START Information shown

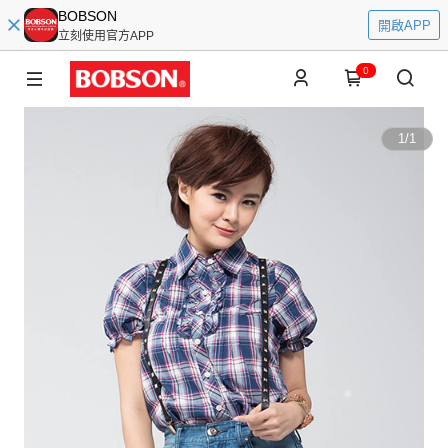
BOBSON
開啟APP
立刻使用官方APP
0
1
/
1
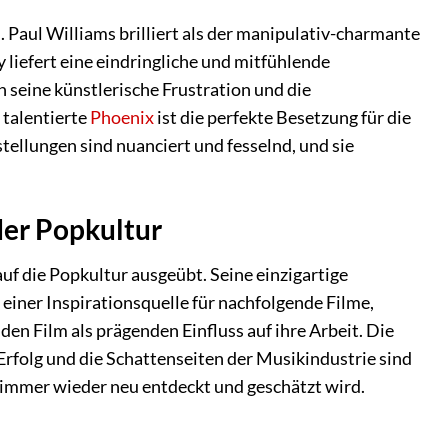
 Paul Williams brilliert als der manipulativ-charmante
 liefert eine eindringliche und mitfühlende
seine künstlerische Frustration und die
 talentierte
Phoenix
ist die perfekte Besetzung für die
stellungen sind nuanciert und fesselnd, und sie
der Popkultur
uf die Popkultur ausgeübt. Seine einzigartige
 einer Inspirationsquelle für nachfolgende Filme,
en Film als prägenden Einfluss auf ihre Arbeit. Die
folg und die Schattenseiten der Musikindustrie sind
 immer wieder neu entdeckt und geschätzt wird.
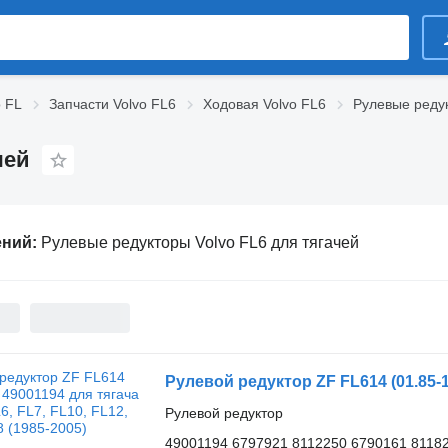
o FL
Запчасти Volvo FL6
Ходовая Volvo FL6
Рулевые редук
чей
ений:
Рулевые редукторы Volvo FL6 для тягачей
Рулевой редуктор
49001194 6797921 8112250 6790161 8118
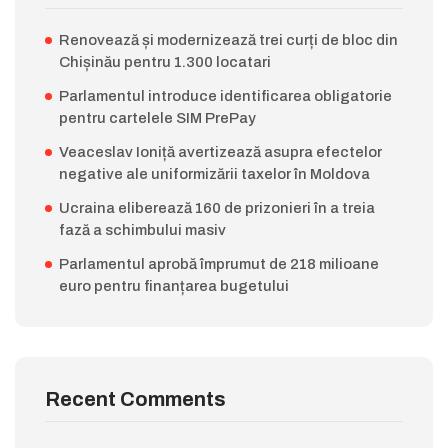
Renovează și modernizează trei curți de bloc din
Chișinău pentru 1.300 locatari
Parlamentul introduce identificarea obligatorie
pentru cartelele SIM PrePay
Veaceslav Ioniță avertizează asupra efectelor
negative ale uniformizării taxelor în Moldova
Ucraina eliberează 160 de prizonieri în a treia
fază a schimbului masiv
Parlamentul aprobă împrumut de 218 milioane
euro pentru finanțarea bugetului
Recent Comments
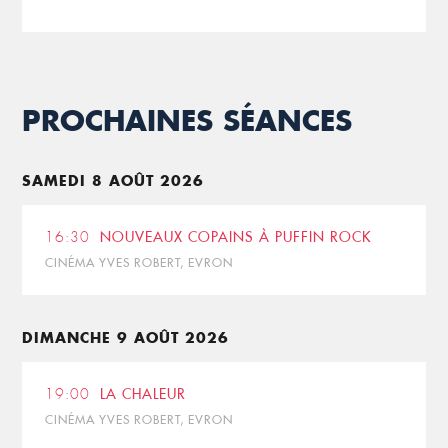
PROCHAINES SÉANCES
SAMEDI 8 AOÛT 2026
16:30
NOUVEAUX COPAINS À PUFFIN ROCK
CINÉMA YVES ROBERT, EVRON
DIMANCHE 9 AOÛT 2026
19:00
LA CHALEUR
CINÉMA YVES ROBERT, EVRON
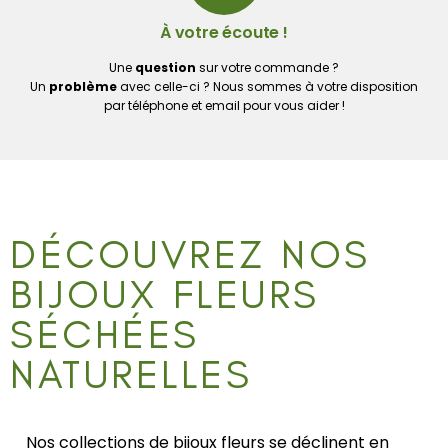
À votre écoute !
Une
question
sur votre commande ?
Un
problème
avec celle-ci ? Nous sommes à votre disposition
par téléphone et email pour vous aider !
DÉCOUVREZ NOS
BIJOUX FLEURS
SÉCHÉES
NATURELLES
Nos collections de bijoux fleurs se déclinent en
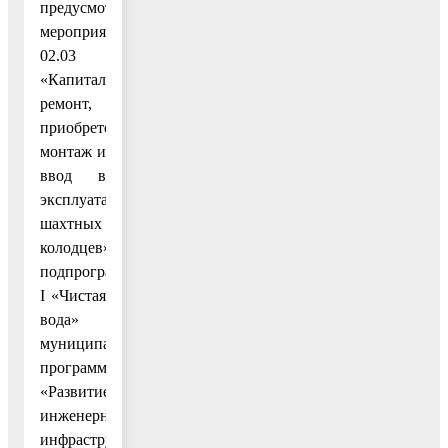
предусмотрено
мероприятием
02.03
«Капитальный
ремонт,
приобретение,
монтаж и
ввод в
эксплуатацию
шахтных
колодцев»
подпрограммы
I «Чистая
вода»
муниципальной
программы
«Развитие
инженерной
инфраструктуры,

END Information shown

◆ **Problem**
Only the text of the entries above is to be given again, exactly, with the pictures left out.

◆ **Exercise output**
BOBSON
開啟APP
立刻使用官方APP
0
1
/
1
 Paul Williams brilliert als der manipulativ-charmante
 liefert eine eindringliche und mitfühlende
seine künstlerische Frustration und die
 talentierte
Phoenix
ist die perfekte Besetzung für die
stellungen sind nuanciert und fesselnd, und sie
der Popkultur
uf die Popkultur ausgeübt. Seine einzigartige
 einer Inspirationsquelle für nachfolgende Filme,
en Film als prägenden Einfluss auf ihre Arbeit. Die
folg und die Schattenseiten der Musikindustrie sind
 immer wieder neu entdeckt und geschätzt wird.
o FL
Запчасти Volvo FL6
Ходовая Volvo FL6
Рулевые редук
чей
ений:
Рулевые редукторы Volvo FL6 для тягачей
Рулевой редуктор
49001194 6797921 8112250 6790161 8118
Renovează și modernizează trei curți de bloc din
Chișinău pentru 1.300 locatari
Parlamentul introduce identificarea obligatorie
pentru cartelele SIM PrePay
Veaceslav Ioniță avertizează asupra efectelor
negative ale uniformizării taxelor în Moldova
Ucraina eliberează 160 de prizonieri în a treia
fază a schimbului masiv
Parlamentul aprobă împrumut de 218 milioane
euro pentru finanțarea bugetului
Recent Comments
PROCHAINES SÉANCES
SAMEDI 8 AOÛT 2026
16:30
NOUVEAUX COPAINS À PUFFIN ROCK
CINÉMA YVES ROBERT, EVRON
DIMANCHE 9 AOÛT 2026
19:00
LA CHALEUR
CINÉMA YVES ROBERT, EVRON
À votre écoute !
Une
question
sur votre commande ?
Un
problème
avec celle-ci ? Nous sommes à votre disposition
par téléphone et email pour vous aider !
DÉCOUVREZ NOS
BIJOUX FLEURS
SÉCHÉES
NATURELLES
Nos collections de bijoux fleurs se déclinent en
предусмотрено
мероприятием
02.03
«Капитальный
ремонт,
приобретение,
монтаж и
ввод в
эксплуатацию
шахтных
колодцев»
подпрограммы
I «Чистая
вода»
муниципальной
программы
«Развитие
инженерной
инфраструктуры,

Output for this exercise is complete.